Es gibt noch ein weiteres starkes Argument für die Verlängerung des Tickets: die soziale Komponente der Fahrkarte angesichts eines sich abzeichnenden Winters mit stark steigenden Kosten für Heizung und andere Teile der Grundversorgung. Vor allem Menschen der unteren Mittelschicht, die nicht reich sind, aber (bisher) auch keine Transferleistungen bekommen, sind besorgt und wohl auch betroffen. Für jene Berliner*innen stellt ein Ticket dieser Art eine sicht- und spürbare finanzielle Entlastung dar.
Das Ticket ist eine Erleichterung für Viele
Spürbar, weil jene, die bereits Monatsticket für BVG und S-Bahn besitzen, noch einmal viel Geld sparen. Und sichtbar, weil es eine klar von der Politik zu kommunizierende Hilfe für die Bürger*innen in den zu erwartenden harten Wintermonaten und angesichts ungerechter Gesetze wie der Gasumlage darstellt – ganz anders als die letztlich etwas hilflos anmutenden Appelle von Politiker*innen, beim Duschen zu sparen oder Waschlappen zu benutzen. Das Ticket erreicht viele, und das ist in der jetzigen Situation richtig.

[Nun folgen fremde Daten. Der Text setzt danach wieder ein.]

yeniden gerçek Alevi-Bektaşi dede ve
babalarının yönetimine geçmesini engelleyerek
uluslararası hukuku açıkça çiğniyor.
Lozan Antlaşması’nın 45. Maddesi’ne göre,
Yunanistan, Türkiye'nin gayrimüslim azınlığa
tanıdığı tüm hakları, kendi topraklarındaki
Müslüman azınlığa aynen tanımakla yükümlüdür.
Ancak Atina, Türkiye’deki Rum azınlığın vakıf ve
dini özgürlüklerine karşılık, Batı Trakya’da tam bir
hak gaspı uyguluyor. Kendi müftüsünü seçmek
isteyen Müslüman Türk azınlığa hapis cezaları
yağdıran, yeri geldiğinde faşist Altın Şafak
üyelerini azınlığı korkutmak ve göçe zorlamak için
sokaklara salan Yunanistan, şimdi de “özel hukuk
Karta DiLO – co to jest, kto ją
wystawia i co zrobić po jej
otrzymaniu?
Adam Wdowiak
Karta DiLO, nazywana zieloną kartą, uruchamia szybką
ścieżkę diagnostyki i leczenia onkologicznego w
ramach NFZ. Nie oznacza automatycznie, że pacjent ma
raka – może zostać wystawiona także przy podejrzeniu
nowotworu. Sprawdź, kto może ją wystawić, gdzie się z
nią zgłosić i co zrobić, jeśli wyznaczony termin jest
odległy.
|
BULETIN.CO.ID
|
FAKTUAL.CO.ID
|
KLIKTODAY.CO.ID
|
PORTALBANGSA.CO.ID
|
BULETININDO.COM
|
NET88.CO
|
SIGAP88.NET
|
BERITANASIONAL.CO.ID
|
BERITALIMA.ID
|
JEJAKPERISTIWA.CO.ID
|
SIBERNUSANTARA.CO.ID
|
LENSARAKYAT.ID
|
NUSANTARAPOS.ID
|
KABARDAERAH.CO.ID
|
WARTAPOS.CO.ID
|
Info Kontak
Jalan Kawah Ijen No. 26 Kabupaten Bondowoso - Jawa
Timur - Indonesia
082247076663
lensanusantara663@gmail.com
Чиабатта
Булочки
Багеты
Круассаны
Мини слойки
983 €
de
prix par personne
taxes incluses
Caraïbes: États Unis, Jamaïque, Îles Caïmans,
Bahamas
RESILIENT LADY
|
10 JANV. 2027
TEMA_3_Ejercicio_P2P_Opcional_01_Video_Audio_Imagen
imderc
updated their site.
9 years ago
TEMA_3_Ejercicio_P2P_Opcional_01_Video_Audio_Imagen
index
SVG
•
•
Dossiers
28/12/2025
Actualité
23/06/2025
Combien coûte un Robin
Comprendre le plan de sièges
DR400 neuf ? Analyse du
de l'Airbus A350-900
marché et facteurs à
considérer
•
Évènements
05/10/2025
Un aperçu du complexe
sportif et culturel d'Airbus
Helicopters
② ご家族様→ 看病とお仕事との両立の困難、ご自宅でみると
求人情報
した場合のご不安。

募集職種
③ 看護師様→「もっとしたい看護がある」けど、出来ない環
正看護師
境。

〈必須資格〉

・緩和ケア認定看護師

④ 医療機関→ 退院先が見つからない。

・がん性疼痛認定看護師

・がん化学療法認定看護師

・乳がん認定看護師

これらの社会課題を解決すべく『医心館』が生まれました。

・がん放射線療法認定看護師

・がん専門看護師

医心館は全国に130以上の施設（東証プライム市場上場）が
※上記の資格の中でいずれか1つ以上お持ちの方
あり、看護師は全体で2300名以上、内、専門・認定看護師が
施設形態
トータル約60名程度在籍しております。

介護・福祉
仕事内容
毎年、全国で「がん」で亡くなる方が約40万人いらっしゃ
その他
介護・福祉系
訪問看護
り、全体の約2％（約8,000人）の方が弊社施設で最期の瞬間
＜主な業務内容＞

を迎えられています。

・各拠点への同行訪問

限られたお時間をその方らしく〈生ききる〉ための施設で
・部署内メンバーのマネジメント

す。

Zudem stellt es für jene, die keine Monatskarten der BVG haben, einen echten Anreiz dar, das Auto stehen zu lassen und damit Geld zu sparen, und für jene, die kein eigenes Fahrzeug besitzen, eine Möglichkeit, preiswert mobil zu sein. In großen Städten, erst recht in Berlin, braucht man kein Auto: Das ist die Botschaft des 9-Euro-Tickets, und es ist schön, dass auch die SPD das verstanden hat. Denn nur mit dieser Argumentation kann man perspektivisch die parkenden Blechkolonnen an und auf den Straßen reduzieren. Die Grünen sollten sich ihr nicht verschließen.
Natürlich ist die Idee des Tickets – egal ob für 9, 19 oder 29 Euro – nicht perfekt. Aber die Entwicklung der Debatte seit Mai zeigt: Das Ticket ist besser als vieles andere, weil es simpel ist. Zu Beginn lehnten es auch viele progressive Verkehrsexpert*innen ab und forderten, die dafür nötigen 2,5 Milliarden Euro lieber für den Ausbau des ÖPNV zu verwenden. Inzwischen ist die Unterstützung auch in diesen Kreisen deutlich gestiegen. Macht den Nahverkehr preiswert, und der Rest wird folgen.